Bayramdı seyrandı derken… O da bitti.

Yenisine artık.

Kaderde yenisini görmek varsa tabii.

Hocaya sormuşlar,

“Hocam ramazan bitti gitti; acaba bizden memnun kaldı mı?”

Hoca,

“Kaldı kaldı!” demiş. “Sizden o kadar memnun kaldı ki seneye on gün erken gelecek.”

“Yine de bitip gitmesine üzüldük bu mübarek ayın,” demişler.

Hoca,

“Bilmez miyim üzüldüğünüzü?” demiş. “Üç gündür baklavalı börekli, yemeli içmeli bayram ediyorsunuz!”

Bu da böyle bir fıkra işte.

***

Geçip giden kaçıncı bayram bu?

Ve önümüzde kaç bayram var daha?

Kim kaç bayram daha görebilecek?

Orası bilinmez.

İki bayram arasında dahi insanın başına neler neler gelmiyor ki?

Kaderde ne varsa o olur, deyip geçmek gerekiyor bunu da.

Ben böyle söyleyince, insanlar benim kaderci bir anlayışa sahip olduğumu zannediyor.

Kader, deyip kenara çekilmek gibi bir düşüncem yok.

Yani öyle alına yazılan kader falan değil sözünü ettiğim…

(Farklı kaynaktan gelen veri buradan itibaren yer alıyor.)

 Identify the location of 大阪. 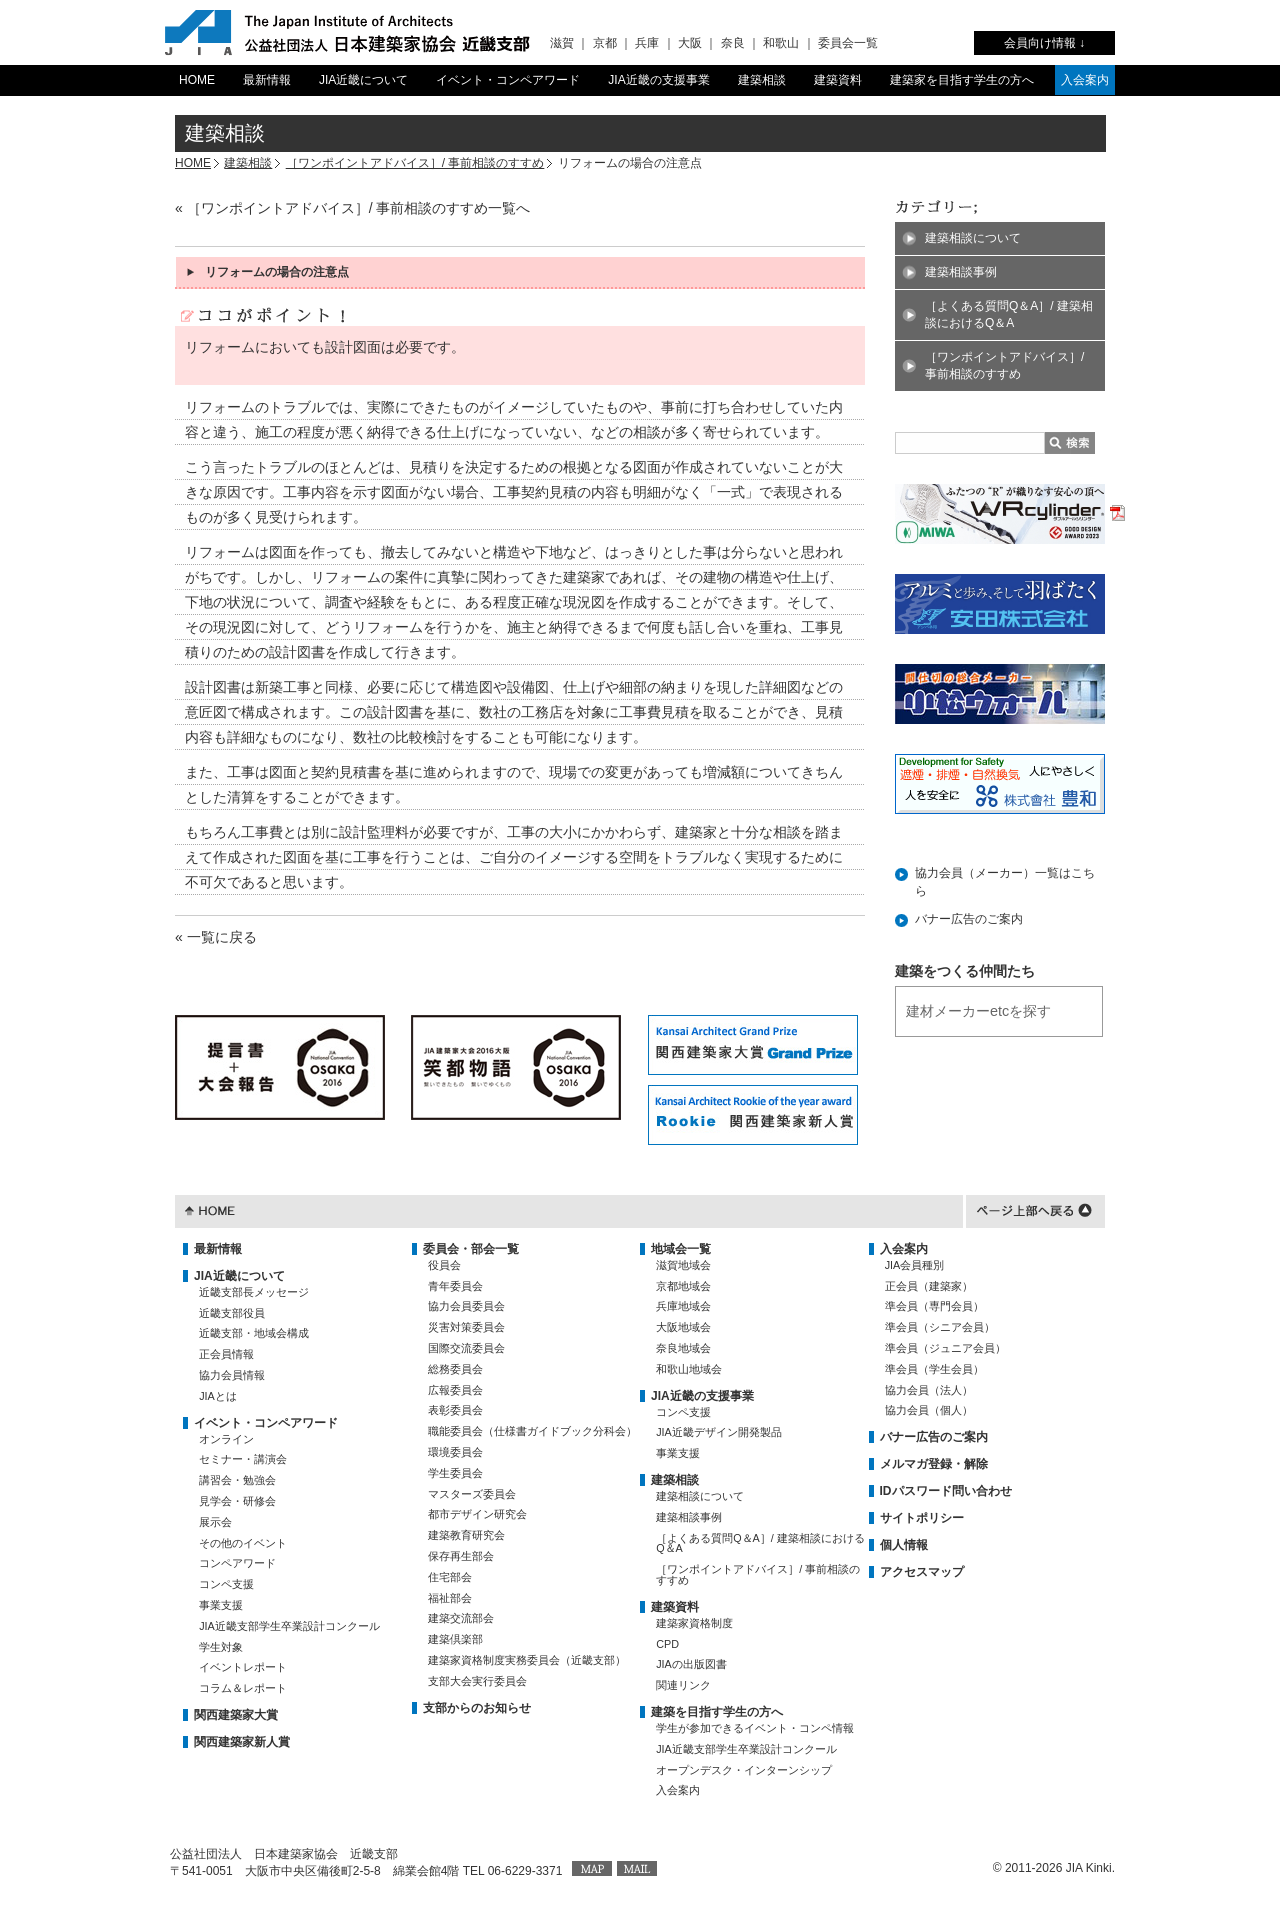 (690, 43).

“Alnımıza böyle yazılmış” deyip el elde baş başta…

Hayır!

İnsan kendi kaderini kendi yazar.

Aldığı kararlar, attığı adımlar hazırlar insanın kaderini.

Yani yaşadığını…

Yaşayacaklarını insan kendi yazar kendi alnına.

***

Bayramda dost akraba ziyaretlerinde gördüm ki…

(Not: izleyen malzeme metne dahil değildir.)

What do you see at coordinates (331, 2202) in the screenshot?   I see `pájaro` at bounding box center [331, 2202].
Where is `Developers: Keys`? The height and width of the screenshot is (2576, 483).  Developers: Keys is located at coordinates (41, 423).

Ne yaman hayatlar yaşıyor insanlar.

Kimileri perli perişan…

Kimileri…

Kader demişken…

Herkesin yaşadığı kaderin…

Yaşadığı hayatın farklı farklı olduğunu gördüm.

Gördüm ki…

Kadınlar!

Hayatın can damarı!

Çekip çeviren…

Hayata düzen veren…

Hayata bakış açısıyla…

Giyimiyle kuşamıyla…

Temizliğiyle…

Eviyle…

Ve hatta!

Erkeğine…

Ev halkına verdiği ayarla…

Kadınlar!

Dost, misafir ağırlayan…

Evin yükünü omuzlayan…

Kadınlar!

Nasıldı o söz?

İnsanı rezil eden de vezir eden de kadındır mıydı?

Her şey kadından mı?

Değil!

Soğuk pilava kaşık sallamakla geçip gidiyorsa hayat…

Bunda erkeğin dangalaklığının da payı var elbette.